Снесли сундук, в нем краски и этюды. Этюды – это незаконченность, поэтому Левитан так увлекается ими, не перестает учиться и подготавливает себя... их потом можно комбинировать, как стеклышко на стеклышко, накладывать на фиолетовое ночное или дневное выцветшее. И как настоящий Моцарт, Левитан уже знает, что свои этюды можно всегда продать.

…дети играют на гармониках, вдалеке баржа тянет, волны от нее расходятся к берегу – «Смотрите», – говорит Левитан – Вечер опускается на Плёс, тонкая белая полоска взрыхленного неба – самолет над Плёсом – красный диск заходит – деревянная церковь с разошедшимися ассиметричными частями в лучах заходящего солнца. Ровно в такой момент он ее наблюдал.

Алексей Степанов | И.И. Левитан и С.П. Кувшинникова на этюдах, 1887

Кувшинникова, Софья Петровна, неотлучно присутствовавшая при нем, вспоминает, как к Левитану, работавшему на ровной площадке перед церковью, где сегодня стоит памятник ему, над склоном к набережной, подошла бабушка и положила к мольберту одну обтертую монету. Куплена картина у Левитана Третьяковым, оценен талант Левитана Поленовым, но эта бабушка за всю Россию приобретает у Моцарта русской живописи его дар.

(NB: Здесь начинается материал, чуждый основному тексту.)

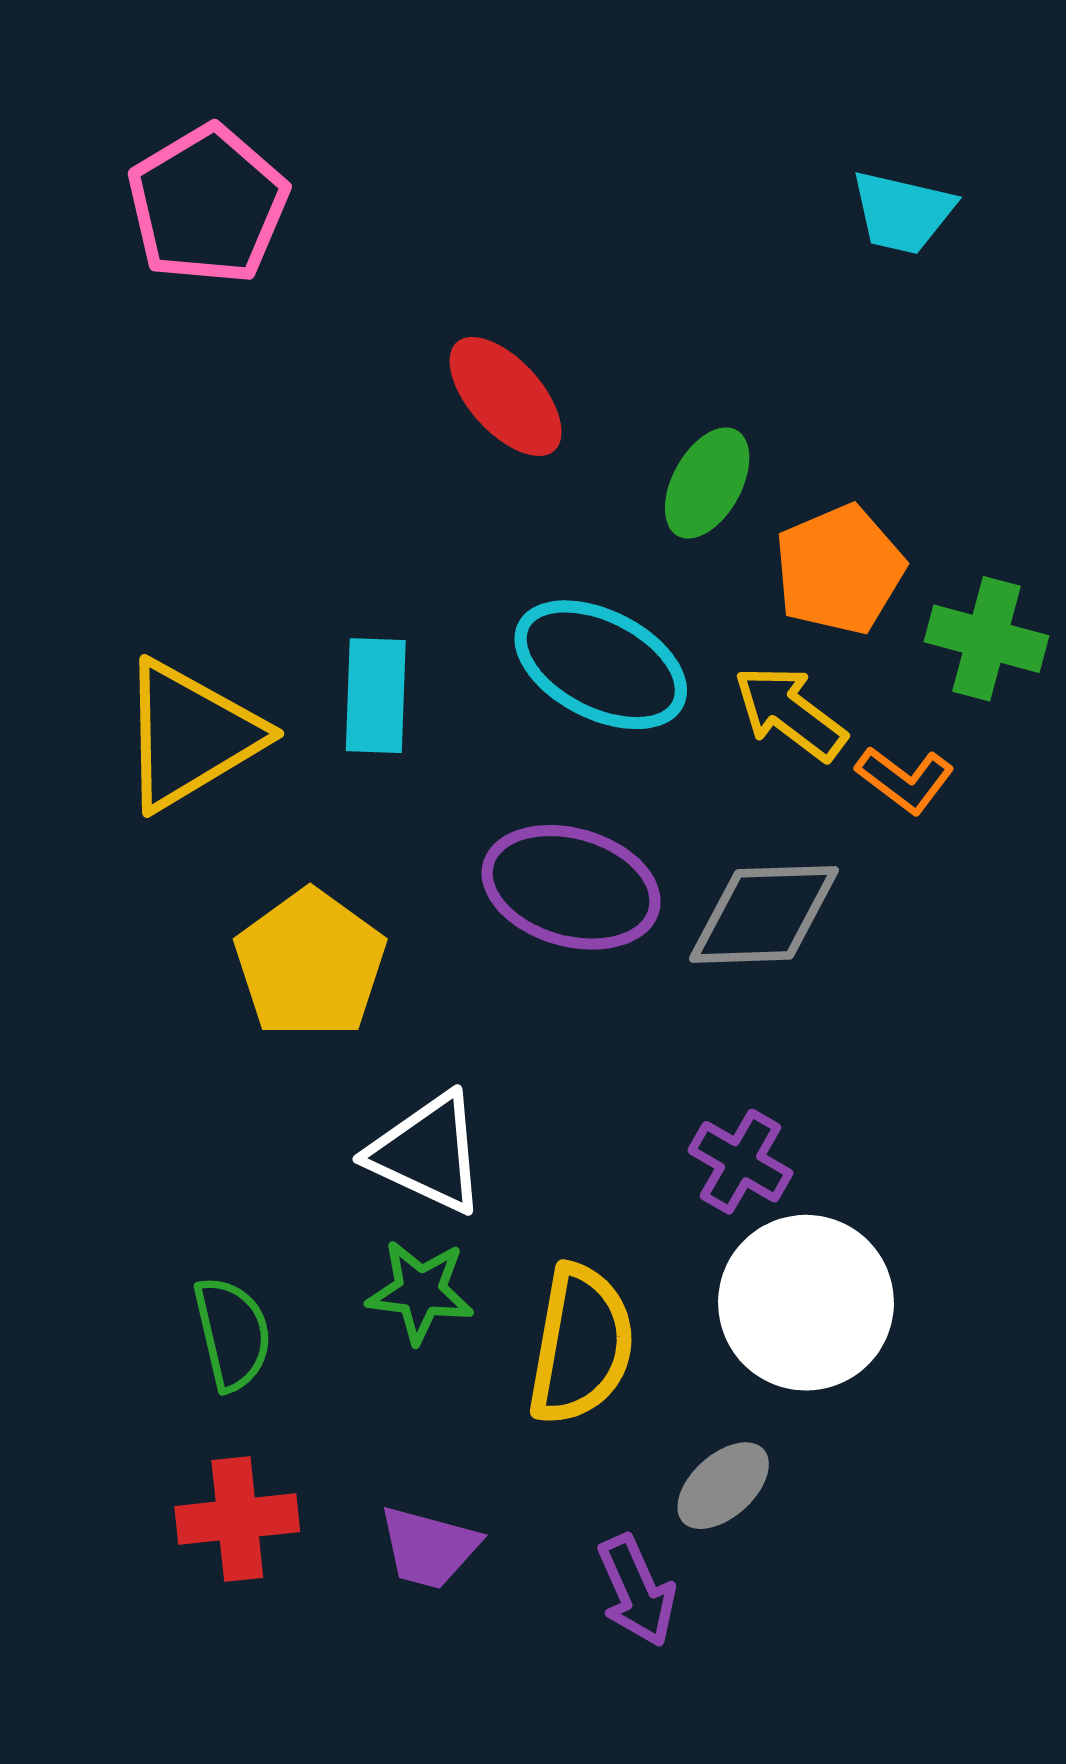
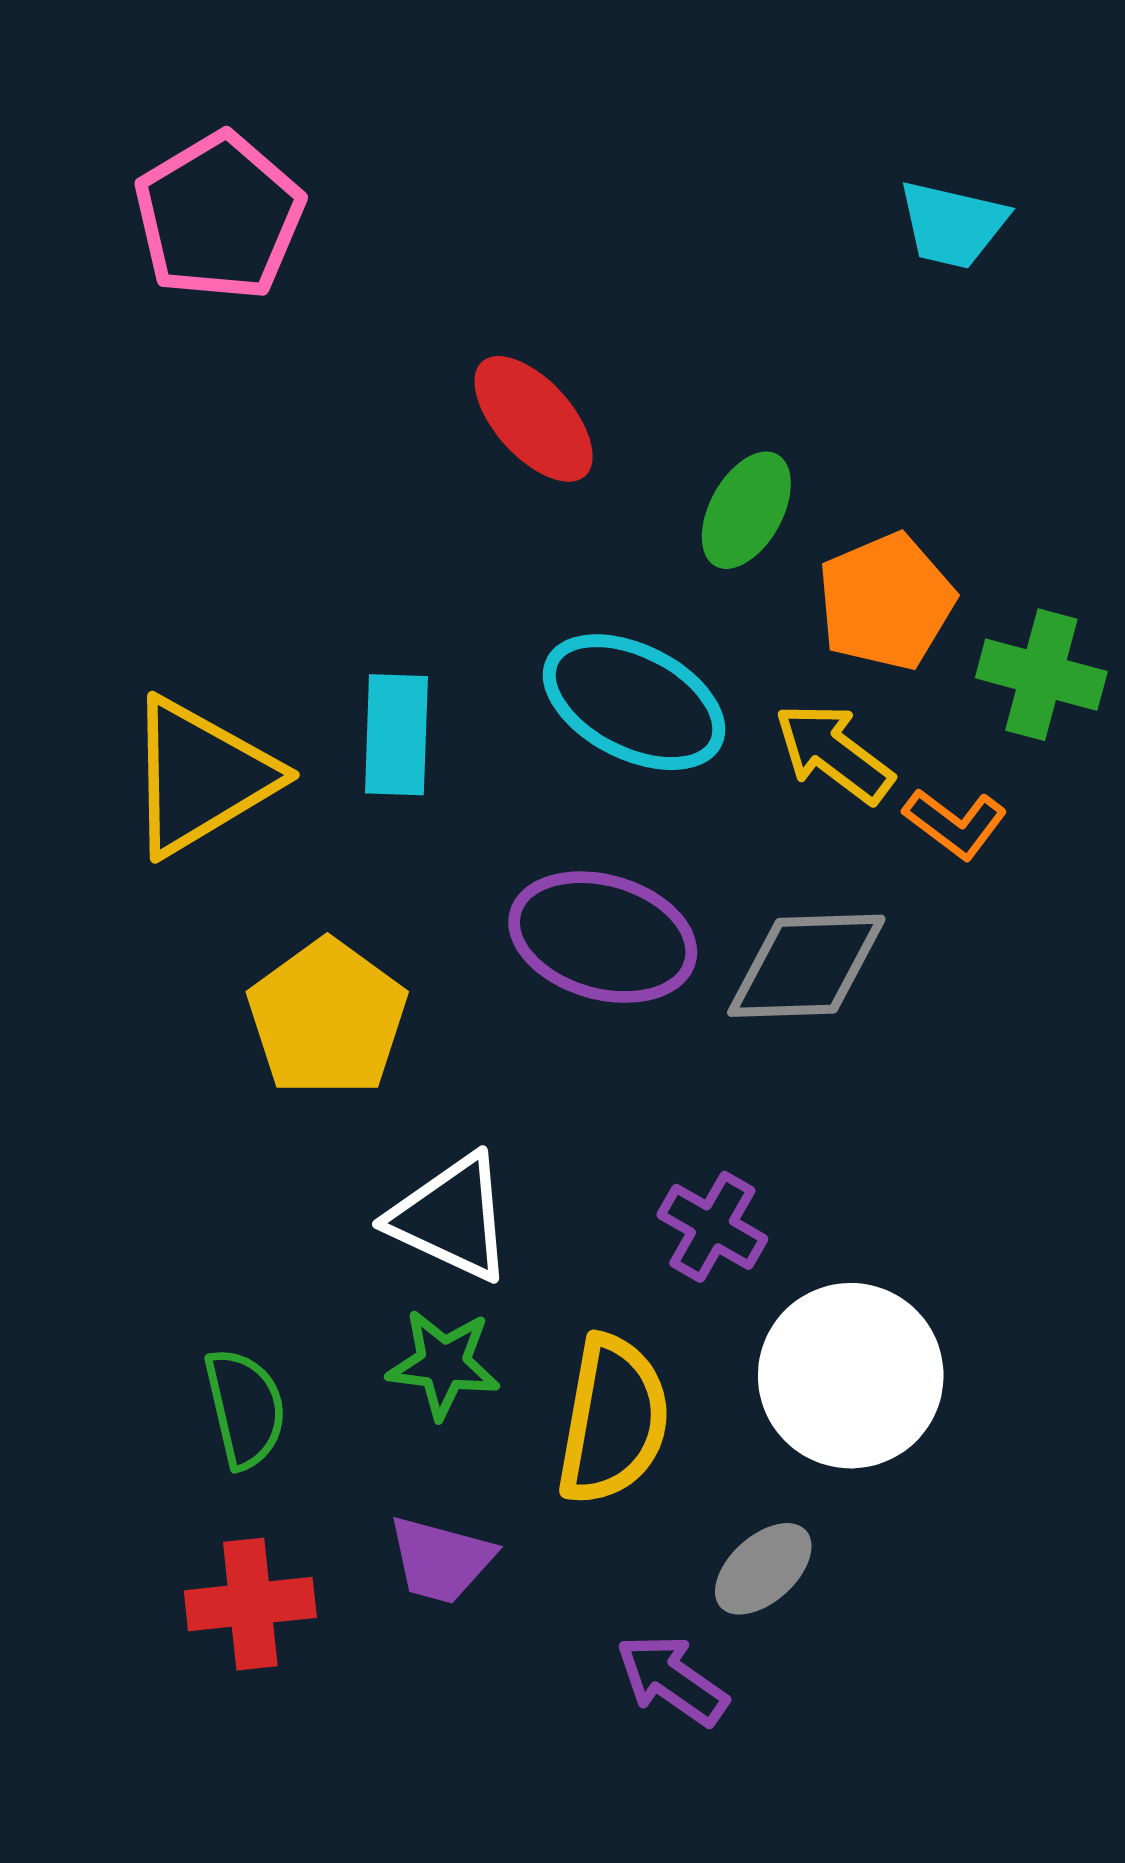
purple cross: (740, 1162) -> (712, 1227), moved
purple trapezoid: (429, 1547) -> (441, 1560), moved
purple arrow: (637, 1591) -> (672, 1680), turned 149

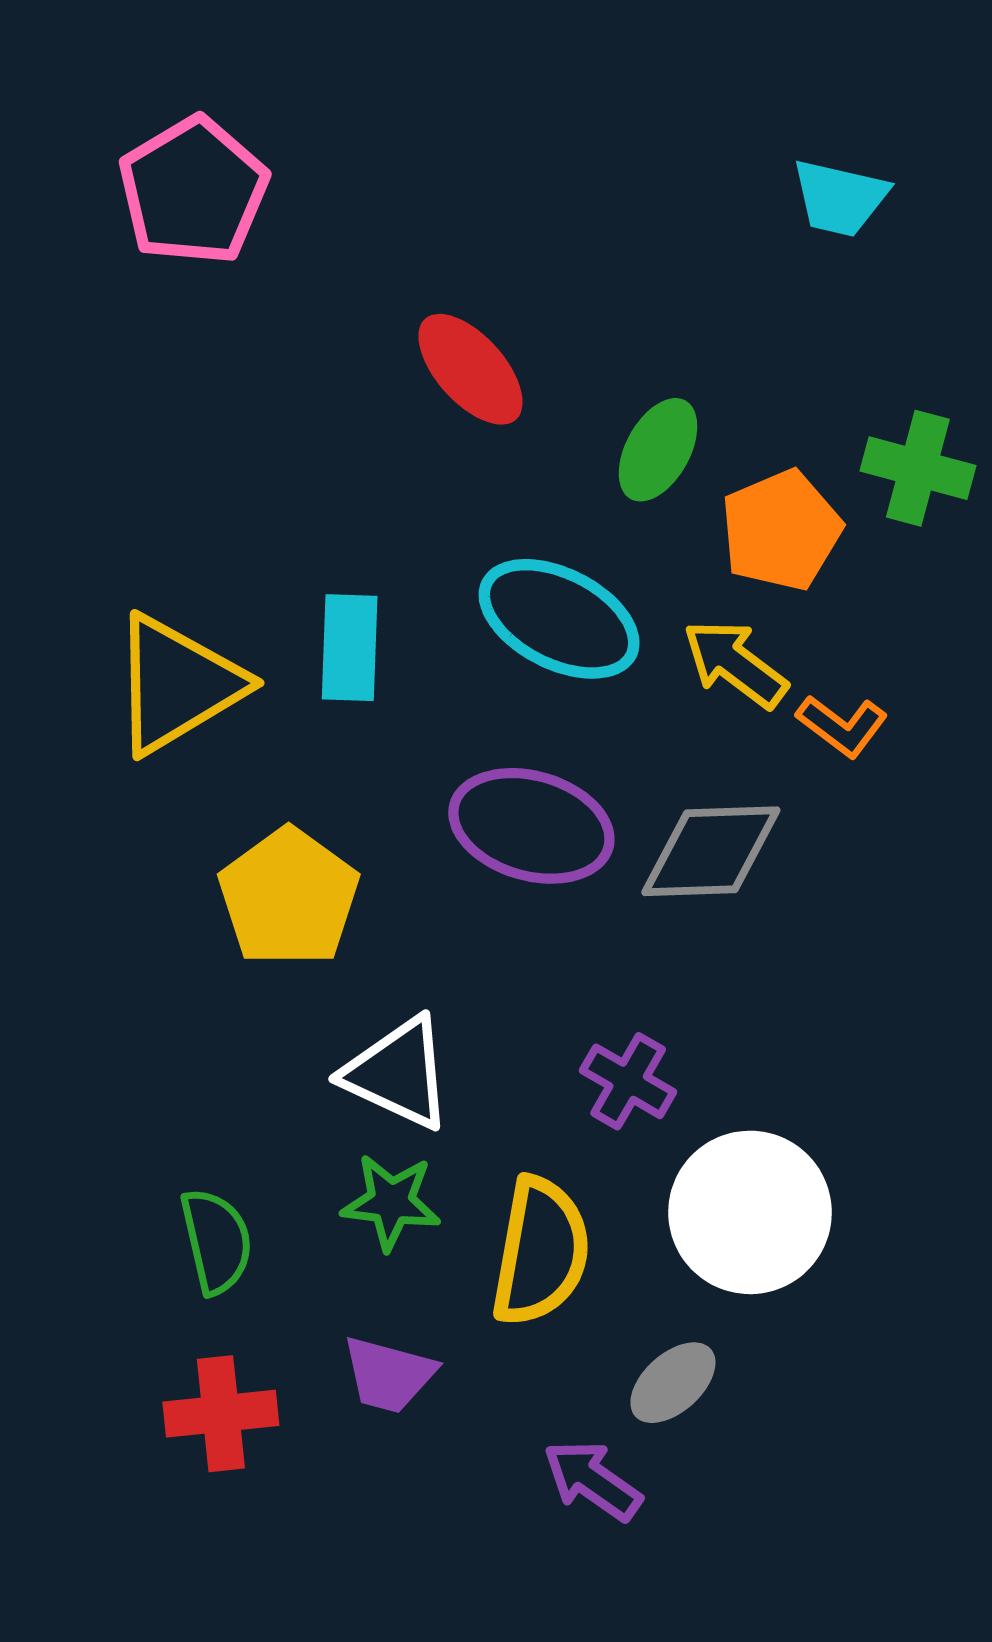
green cross: (1041, 675) -> (918, 468), moved

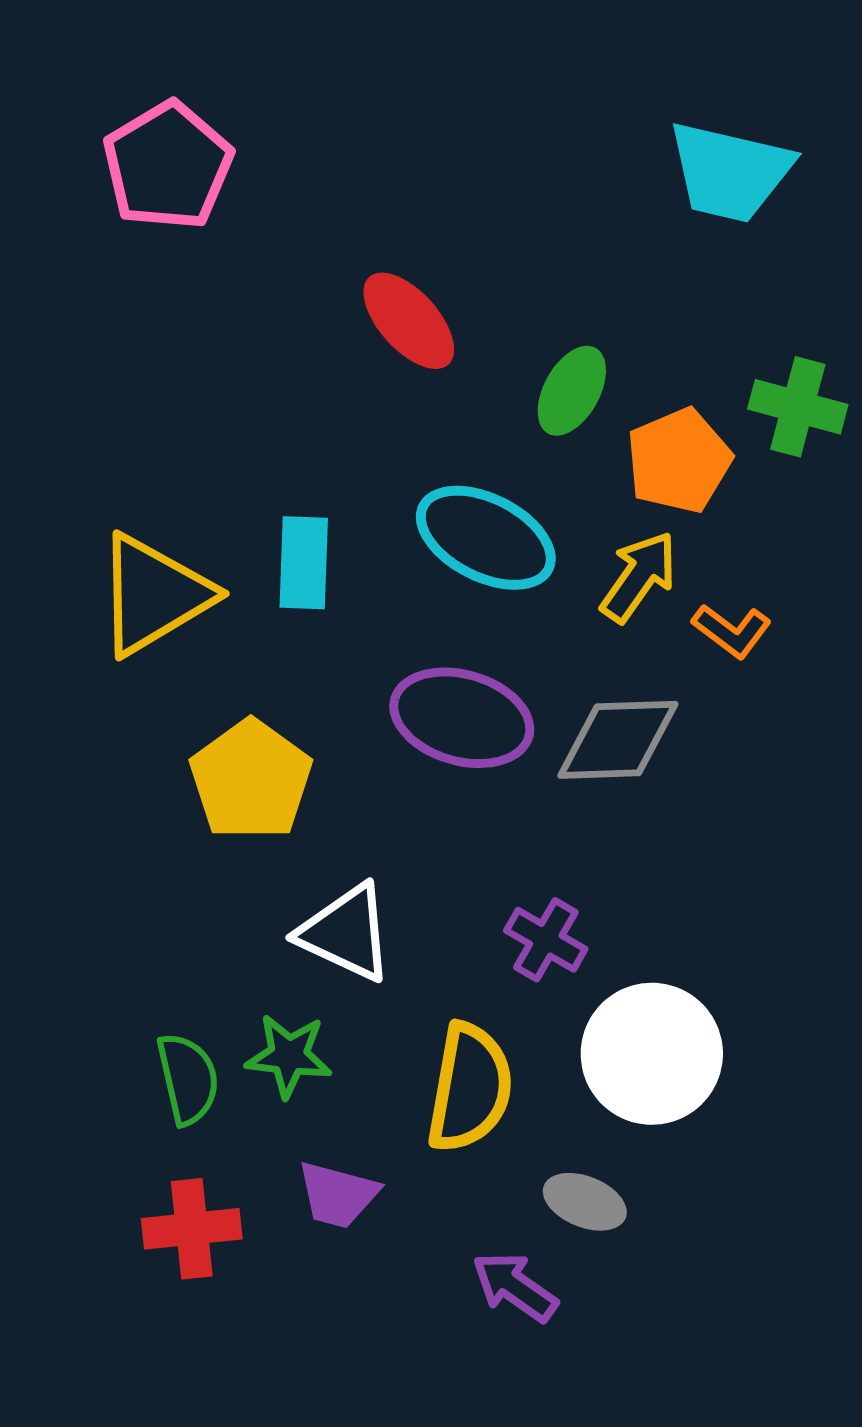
cyan trapezoid: (840, 198) -> (730, 172), size x1.5
yellow arrow: (735, 664) -> (639, 577), turned 88
green star: (391, 1202) -> (289, 1056), moved
gray ellipse: (673, 1383) -> (585, 1202), turned 64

Я утомлен превратностями судьбы – так не может сказать первоклассник, хотя повод есть, и немалый. В Плёсе Левитан получает с монетой это право – сказать в своей живописи – я утомлен – и за тяжесть, которую он не решается снять, за «пробуждение памяти» (такая есть работа академика Сарабьянова). Бабка кладет к его мольберту монету – это нужное ему взаимопонимание. Церкви, что уцелели, заново выстроят, над ними перестанут расти деревья…

Национальное сознание, тогда говорили «душа», - все тот же омут; уже и света нет, желтое поле и синее небо, очень импрессионистично. «Сумерки. Стога» и поэт у полотна – не степановские лоси. И толстовскую теплоту, и холод, поразивший Есенина, выпало выразить Левитану. Будто не монету - жребий из руки этой бабушки - принимает Левитан наказ Саврасова (называвшего со всей любовью Пушкина к Арине Родионовне «бабкой-побирушкой» не собственную няню из нищих рюмочных), это он о «плачущей русской душе».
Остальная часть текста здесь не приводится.